The following information sheds some light on research that should be increasing in the area of the Endo-cannabinoid System.

The Endocannabinoid System as an Emerging Target of Pharmacotherapy

Pál Pacher, Sándor Bátkai and George Kudos

The recent identification of cannabinoid receptors and their endogenous lipid ligands has triggered an exponential growth of studies exploring the endocannabinoid system and its regulatory functions in health and disease. Such studies have been greatly facilitated by the introduction of selective cannabinoid receptor antagonists and inhibitors of endocannabinoid metabolism and transport, as well as mice deficient in cannabinoid receptors or the endocannabinoid-degrading enzyme fatty acid amidohydrolase.

In the past decade, the endocannabinoid system has been implicated in a growing number of physiological functions, both in the central and peripheral nervous systems and in peripheral organs. More importantly, modulating the activity of the endocannabinoid system turned out to hold therapeutic promise in a wide range of disparate diseases and pathological conditions, ranging from mood and anxiety disorders, movement disorders such as Parkinson’s and Huntington’s disease, neuropathic pain, multiple sclerosis and spinal cord injury, to cancer, atherosclerosis, myocardial infarction, stroke, hypertension, glaucoma, obesity/metabolic syndrome, and osteoporosis, to name just a few.

An impediment to the development of cannabinoid medications has been the socially unacceptable psychoactive properties of plant-derived or synthetic agonists, mediated by CB1 receptors.
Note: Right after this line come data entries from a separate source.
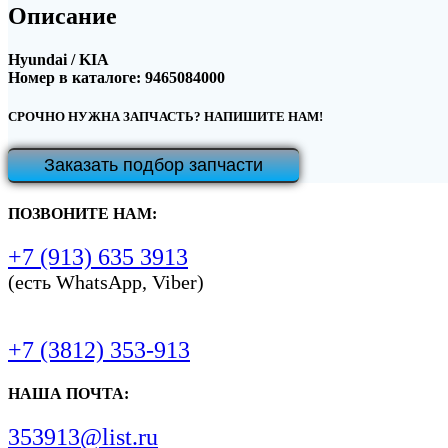
Описание
Hyundai / KIA
Номер в каталоге: 9465084000
СРОЧНО НУЖНА ЗАПЧАСТЬ? НАПИШИТЕ НАМ!
Заказать подбор запчасти
ПОЗВОНИТЕ НАМ:
+7 (913) 635 3913
(есть WhatsApp, Viber)
+7 (3812) 353-913
НАША ПОЧТА:
353913@list.ru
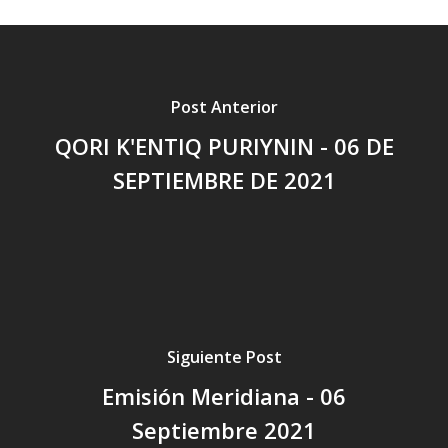
Post Anterior
QORI K'ENTIQ PURIYNIN - 06 DE
SEPTIEMBRE DE 2021
Siguiente Post
Emisión Meridiana - 06
Septiembre 2021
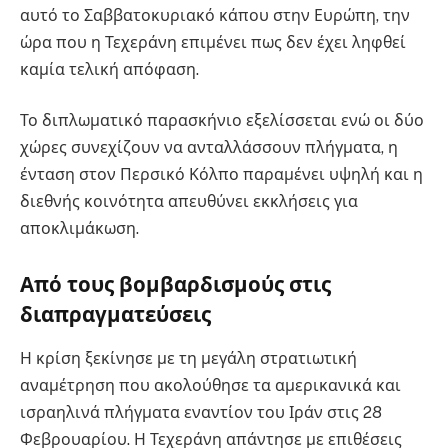
αυτό το Σαββατοκυριακό κάπου στην Ευρώπη, την
ώρα που η Τεχεράνη επιμένει πως δεν έχει ληφθεί
καμία τελική απόφαση.
Το διπλωματικό παρασκήνιο εξελίσσεται ενώ οι δύο
χώρες συνεχίζουν να ανταλλάσσουν πλήγματα, η
ένταση στον Περσικό Κόλπο παραμένει υψηλή και η
διεθνής κοινότητα απευθύνει εκκλήσεις για
αποκλιμάκωση.
Από τους βομβαρδισμούς στις
διαπραγματεύσεις
Η κρίση ξεκίνησε με τη μεγάλη στρατιωτική
αναμέτρηση που ακολούθησε τα αμερικανικά και
ισραηλινά πλήγματα εναντίον του Ιράν στις 28
Φεβρουαρίου. Η Τεχεράνη απάντησε με επιθέσεις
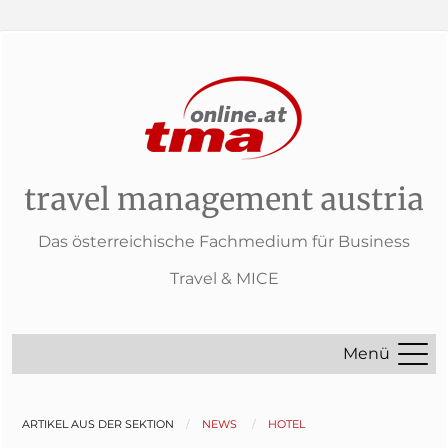
travel management austria
Das österreichische Fachmedium für Business
Travel & MICE
Menü
ARTIKEL AUS DER SEKTION
NEWS
HOTEL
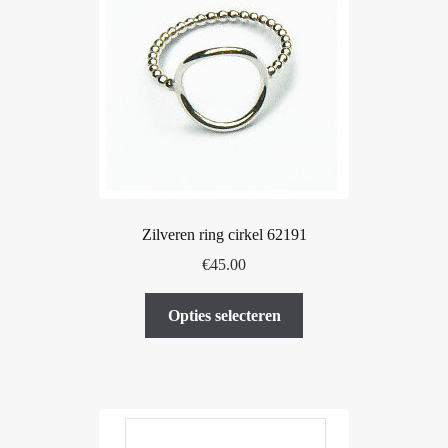
kan
gekozen
worden
op
de
productpagina
Zilveren ring cirkel 62191
€
45.00
Dit
Opties selecteren
product
heeft
meerdere
variaties.
Deze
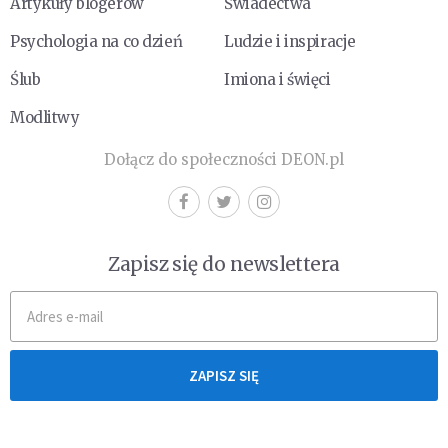
Artykuły blogerów
Świadectwa
Psychologia na co dzień
Ludzie i inspiracje
Ślub
Imiona i święci
Modlitwy
Dołącz do społeczności DEON.pl
Zapisz się do newslettera
ZAPISZ SIĘ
However, this problem does not arise when the therapeutic aim is achieved by treatment with a CB1 receptor antagonist, such as in obesity, and may also be absent when the action of endocannabinoids is enhanced indirectly through blocking their metabolism or transport.

The use of selective CB2 receptor agonists, which lack psychoactive properties, could represent another promising avenue for certain conditions. The abuse potential of plant-derived cannabinoids may also be limited through the use of preparations with controlled composition and the careful selection of dose and route of administration.

The growing number of preclinical studies and clinical trials with compounds that modulate the endocannabinoid system will probably result in novel therapeutic approaches in a number of diseases for which current treatments do not fully address the patients’ need.

Here, we provide a comprehensive overview on the current state of knowledge of the endocannabinoid system as a target of pharmacotherapy.